Tcherneva, who first joined the Levy Institute in 1997 as a forecasting fellow, has been a scholar at the Institute since 2007, specializing in modern money and public policy. She is a professor of economics at Bard College and founding director of the Bard-OSUN Economic Democracy Initiative. Her book The Case for a Job Guarantee (Polity 2020), one of the Financial Times economics books of 2020 and published in nine languages, is a timely guide to the benefits of one of the most transformative public policies being discussed today.

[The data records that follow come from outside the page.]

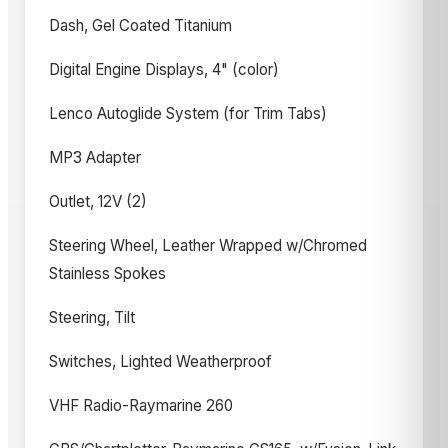
Dash, Gel Coated Titanium
Digital Engine Displays, 4" (color)
Lenco Autoglide System (for Trim Tabs)
MP3 Adapter
Outlet, 12V (2)
Steering Wheel, Leather Wrapped w/Chromed
Stainless Spokes
Steering, Tilt
Switches, Lighted Weatherproof
VHF Radio-Raymarine 260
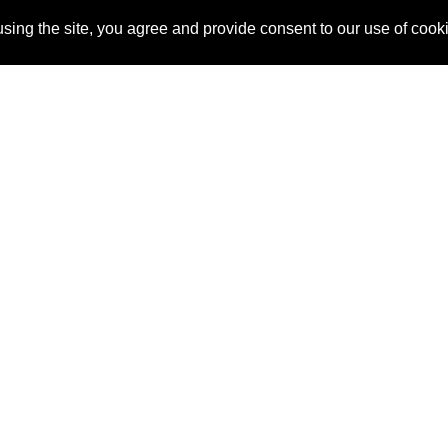
sing the site, you agree and provide consent to our use of cook
About Us
Pitch
How It Works
Pricin
Blog
Why SponsorPitch?
Reque
Vendors
Success Stories
Partne
Sponsor Industries
Press
Custo
Property Types
Contact
Deals by Industries
Deals by Types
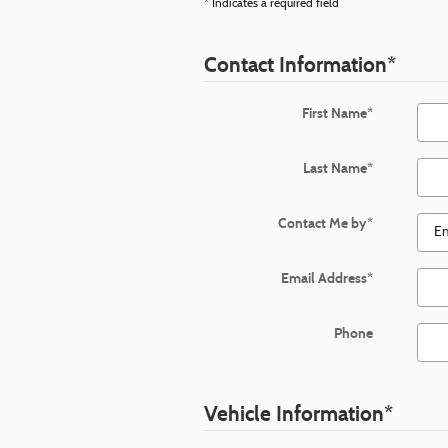
* Indicates a required field
Contact Information
*
First Name
*
Last Name
*
Contact Me by
*
Email Address
*
Phone
Vehicle Information
*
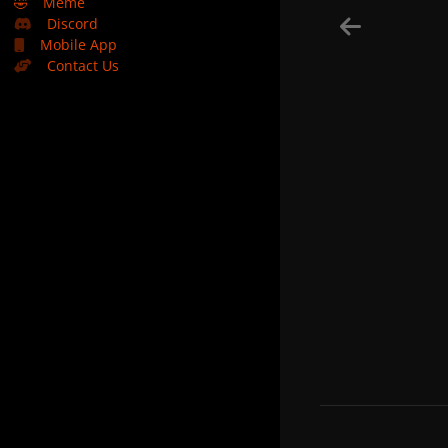
🤣
Meme
Discord
Mobile App
Contact Us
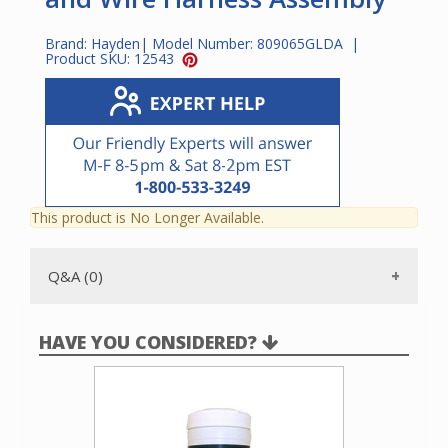
Brand:
Hayden
| Model Number:
809065GLDA
|
Product SKU:
12543
This product is No Longer Available.
Q&A (0)
HAVE YOU CONSIDERED?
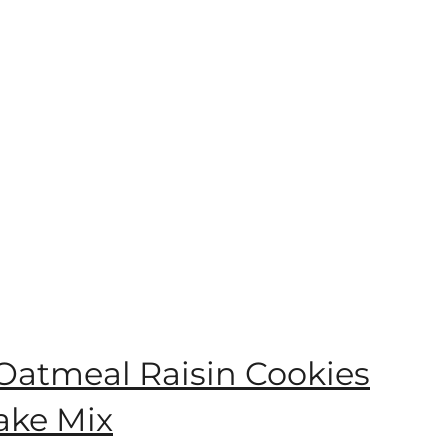
 Oatmeal Raisin Cookies
ake Mix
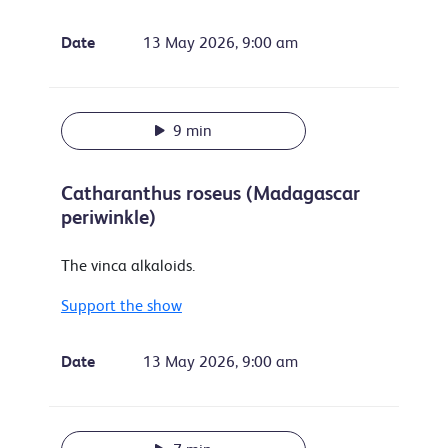
Date
13 May 2026, 9:00 am
9 min
Catharanthus roseus (Madagascar
periwinkle)
The vinca alkaloids.
Support the show
Date
13 May 2026, 9:00 am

“I am honored and energized to take this new role and am grateful to Dimitri Papadimitriou for building a world-class institution that has influenced economic policy in the US and abroad. I am especially excited to support the work of my colleagues whose research has placed the Levy Institute among the most-cited non-profits in the world,” stated Tcherneva. “My mission is clear: to continue to curate cutting-edge research, grow our graduate programs, and amplify the Institute's impact on policy. We have produced some of the most influential work on financial instability, money, inequality, gender, and employment policy and we will continue to make these impacts and expand the Institute's reach.”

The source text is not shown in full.